*Task goal*
Out of the entries that follow, copy each line containing "optimiser".

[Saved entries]
----------------------------------------

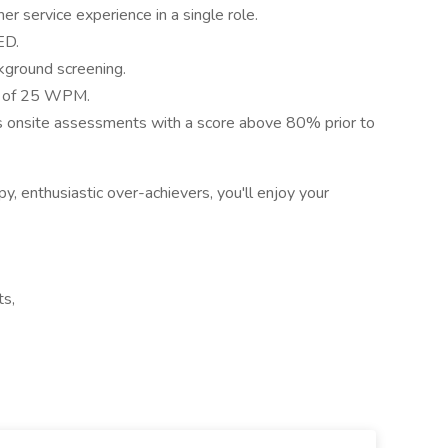
er service experience in a single role.
ED.
kground screening.
d of 25 WPM.
 onsite assessments with a score above 80% prior to
y, enthusiastic over-achievers, you'll enjoy your
ts,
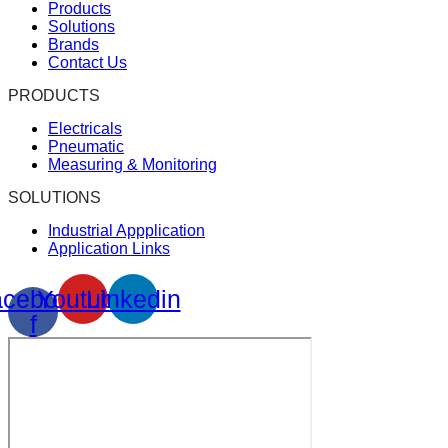
Products
Solutions
Brands
Contact Us
PRODUCTS
Electricals
Pneumatic
Measuring & Monitoring
SOLUTIONS
Industrial Appplication
Application Links
cebook-
Youtube
Linkedin
f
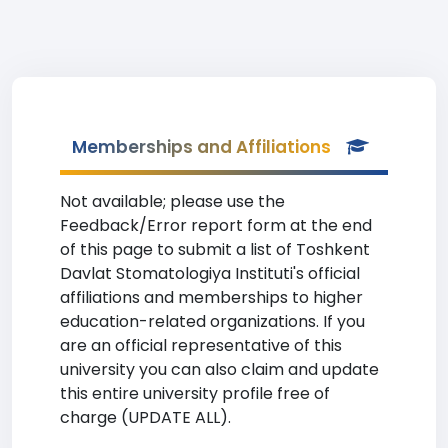
Memberships and Affiliations
Not available; please use the
Feedback/Error report form at the end
of this page to submit a list of Toshkent
Davlat Stomatologiya Instituti's official
affiliations and memberships to higher
education-related organizations. If you
are an official representative of this
university you can also claim and update
this entire university profile free of
charge (UPDATE ALL).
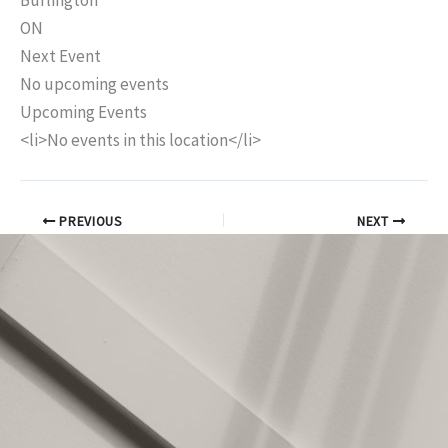
Burlington
ON
Next Event
No upcoming events
Upcoming Events
<li>No events in this location</li>
PREVIOUS
NEXT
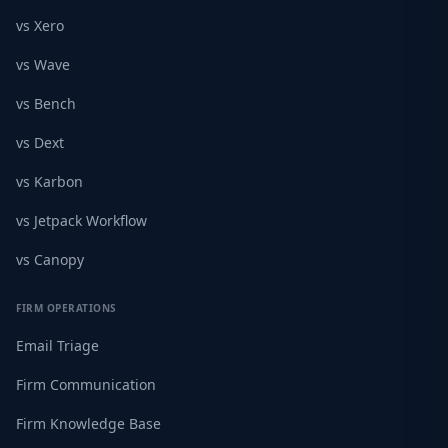
vs Xero
vs Wave
vs Bench
vs Dext
vs Karbon
vs Jetpack Workflow
vs Canopy
FIRM OPERATIONS
Email Triage
Firm Communication
Firm Knowledge Base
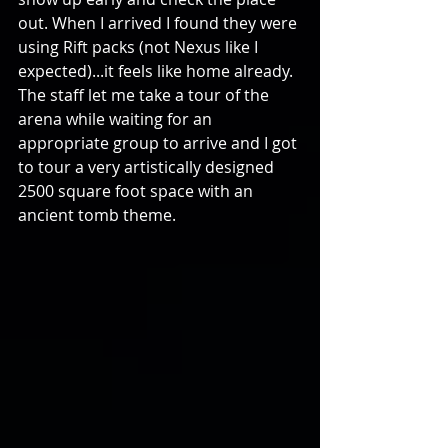
out. When I arrived I found they were 
using Rift packs (not Nexus like I 
expected)...it feels like home already. 
The staff let me take a tour of the 
arena while waiting for an 
appropriate group to arrive and I got 
to tour a very artistically designed 
2500 square foot space with an 
ancient tomb theme. 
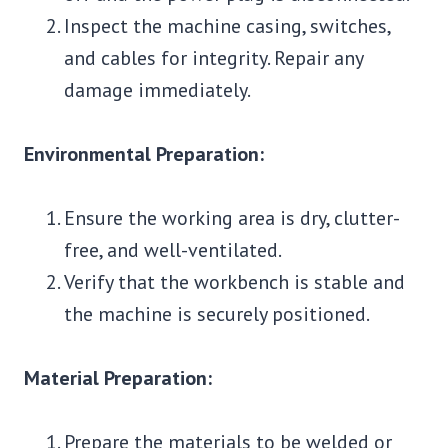
Inspect the machine casing, switches,
and cables for integrity. Repair any
damage immediately.
Environmental Preparation:
Ensure the working area is dry, clutter-
free, and well-ventilated.
Verify that the workbench is stable and
the machine is securely positioned.
Material Preparation:
Prepare the materials to be welded or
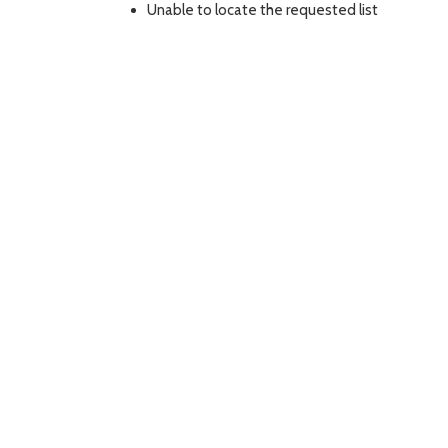
Unable to locate the requested list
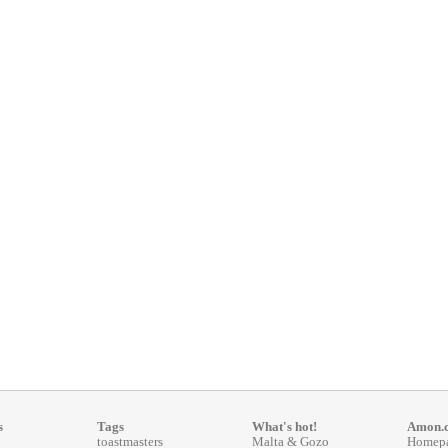
s
Tags
What's hot!
Amon.
toastmasters
Malta & Gozo
Homep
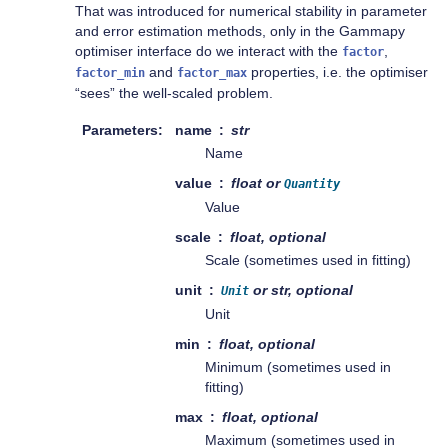
That was introduced for numerical stability in parameter
and error estimation methods, only in the Gammapy
optimiser interface do we interact with the
,
factor
and
properties, i.e. the optimiser
factor_min
factor_max
“sees” the well-scaled problem.
Parameters
name
str
Name
value
float or
Quantity
Value
scale
float, optional
Scale (sometimes used in fitting)
unit
or str, optional
Unit
Unit
min
float, optional
Minimum (sometimes used in
fitting)
max
float, optional
Maximum (sometimes used in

----------------------------------------

*Solution below*
optimiser interface do we interact with the
properties, i.e. the optimiser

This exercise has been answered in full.